EXERCISE DETAILS
Print, word for word, only the lines from the one with "Gazete Vatan" down to the last line of the listing below; no pictures.

SOURCE MATERIAL

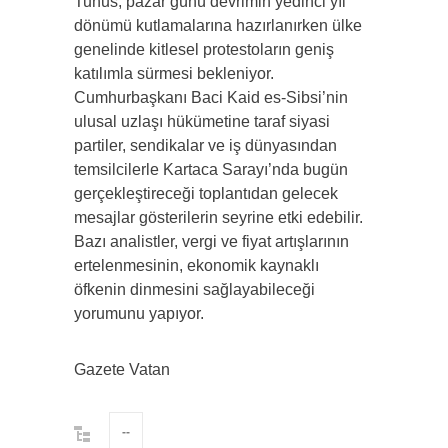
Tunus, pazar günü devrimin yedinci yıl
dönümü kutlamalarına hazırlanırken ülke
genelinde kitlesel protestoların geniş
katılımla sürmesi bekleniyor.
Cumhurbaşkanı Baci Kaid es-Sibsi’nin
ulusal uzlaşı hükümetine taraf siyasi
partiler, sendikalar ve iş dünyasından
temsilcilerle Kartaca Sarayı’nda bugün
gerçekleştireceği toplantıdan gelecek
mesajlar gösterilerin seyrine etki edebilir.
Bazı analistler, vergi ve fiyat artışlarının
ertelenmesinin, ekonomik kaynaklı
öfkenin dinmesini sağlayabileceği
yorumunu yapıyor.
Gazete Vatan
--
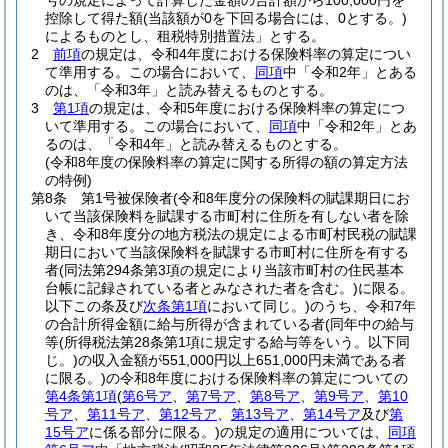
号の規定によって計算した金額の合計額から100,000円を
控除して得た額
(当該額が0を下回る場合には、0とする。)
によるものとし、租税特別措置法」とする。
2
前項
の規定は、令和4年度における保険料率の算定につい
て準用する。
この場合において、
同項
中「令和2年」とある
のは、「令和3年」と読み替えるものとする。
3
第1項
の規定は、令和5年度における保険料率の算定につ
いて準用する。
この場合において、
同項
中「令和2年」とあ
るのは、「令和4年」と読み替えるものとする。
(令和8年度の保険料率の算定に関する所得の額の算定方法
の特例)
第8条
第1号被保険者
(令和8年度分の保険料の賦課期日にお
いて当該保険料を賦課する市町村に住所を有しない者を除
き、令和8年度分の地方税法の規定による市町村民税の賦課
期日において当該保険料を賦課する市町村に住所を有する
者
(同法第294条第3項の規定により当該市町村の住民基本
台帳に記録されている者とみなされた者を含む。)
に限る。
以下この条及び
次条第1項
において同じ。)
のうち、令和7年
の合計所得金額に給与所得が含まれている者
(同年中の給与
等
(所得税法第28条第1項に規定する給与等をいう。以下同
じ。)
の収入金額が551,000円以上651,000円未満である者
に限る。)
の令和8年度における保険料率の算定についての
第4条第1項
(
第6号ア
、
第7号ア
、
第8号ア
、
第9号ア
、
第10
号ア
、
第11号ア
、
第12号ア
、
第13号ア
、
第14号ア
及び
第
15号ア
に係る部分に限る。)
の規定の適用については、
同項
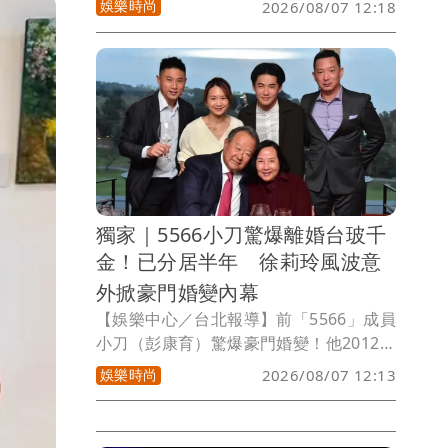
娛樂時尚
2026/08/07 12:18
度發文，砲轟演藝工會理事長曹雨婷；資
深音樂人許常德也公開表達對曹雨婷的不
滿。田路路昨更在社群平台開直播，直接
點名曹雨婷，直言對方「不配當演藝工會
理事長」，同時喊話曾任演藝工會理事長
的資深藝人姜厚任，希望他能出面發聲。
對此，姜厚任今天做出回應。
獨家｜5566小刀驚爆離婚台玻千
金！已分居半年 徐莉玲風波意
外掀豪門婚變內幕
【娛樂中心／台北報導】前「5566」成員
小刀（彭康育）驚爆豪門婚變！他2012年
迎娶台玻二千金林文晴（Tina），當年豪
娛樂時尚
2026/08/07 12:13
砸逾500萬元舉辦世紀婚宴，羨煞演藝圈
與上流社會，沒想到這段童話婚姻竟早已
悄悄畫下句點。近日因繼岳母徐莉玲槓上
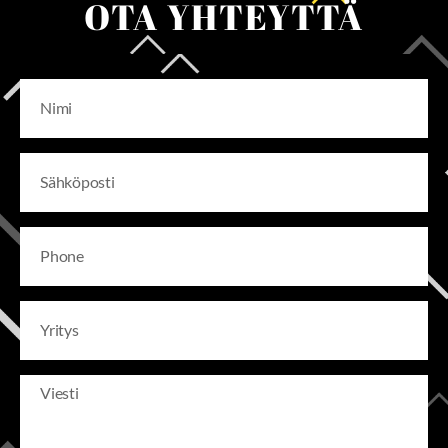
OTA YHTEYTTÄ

RESPONSE BOX
Gazete Vatan
--
号の規定によって計算した金額の合計額から100,000円を
控除して得た額
(当該額が0を下回る場合には、0とする。)
によるものとし、租税特別措置法」とする。
2
前項
の規定は、令和4年度における保険料率の算定につい
て準用する。
この場合において、
同項
中「令和2年」とある
のは、「令和3年」と読み替えるものとする。
3
第1項
の規定は、令和5年度における保険料率の算定につ
いて準用する。
この場合において、
同項
中「令和2年」とあ
るのは、「令和4年」と読み替えるものとする。
(令和8年度の保険料率の算定に関する所得の額の算定方法
の特例)
第8条
第1号被保険者
(令和8年度分の保険料の賦課期日にお
いて当該保険料を賦課する市町村に住所を有しない者を除
き、令和8年度分の地方税法の規定による市町村民税の賦課
期日において当該保険料を賦課する市町村に住所を有する
者
(同法第294条第3項の規定により当該市町村の住民基本
台帳に記録されている者とみなされた者を含む。)
に限る。
以下この条及び
次条第1項
において同じ。)
のうち、令和7年
の合計所得金額に給与所得が含まれている者
(同年中の給与
等
(所得税法第28条第1項に規定する給与等をいう。以下同
じ。)
の収入金額が551,000円以上651,000円未満である者
に限る。)
の令和8年度における保険料率の算定についての
第4条第1項
(
第6号ア
、
第7号ア
、
第8号ア
、
第9号ア
、
第10
号ア
、
第11号ア
、
第12号ア
、
第13号ア
、
第14号ア
及び
第
15号ア
に係る部分に限る。)
の規定の適用については、
同項
娛樂時尚
2026/08/07 12:18
度發文，砲轟演藝工會理事長曹雨婷；資
深音樂人許常德也公開表達對曹雨婷的不
滿。田路路昨更在社群平台開直播，直接
點名曹雨婷，直言對方「不配當演藝工會
理事長」，同時喊話曾任演藝工會理事長
的資深藝人姜厚任，希望他能出面發聲。
對此，姜厚任今天做出回應。
獨家｜5566小刀驚爆離婚台玻千
金！已分居半年 徐莉玲風波意
外掀豪門婚變內幕
【娛樂中心／台北報導】前「5566」成員
小刀（彭康育）驚爆豪門婚變！他2012年
迎娶台玻二千金林文晴（Tina），當年豪
娛樂時尚
2026/08/07 12:13
砸逾500萬元舉辦世紀婚宴，羨煞演藝圈
與上流社會，沒想到這段童話婚姻竟早已
悄悄畫下句點。近日因繼岳母徐莉玲槓上
OTA YHTEYTTÄ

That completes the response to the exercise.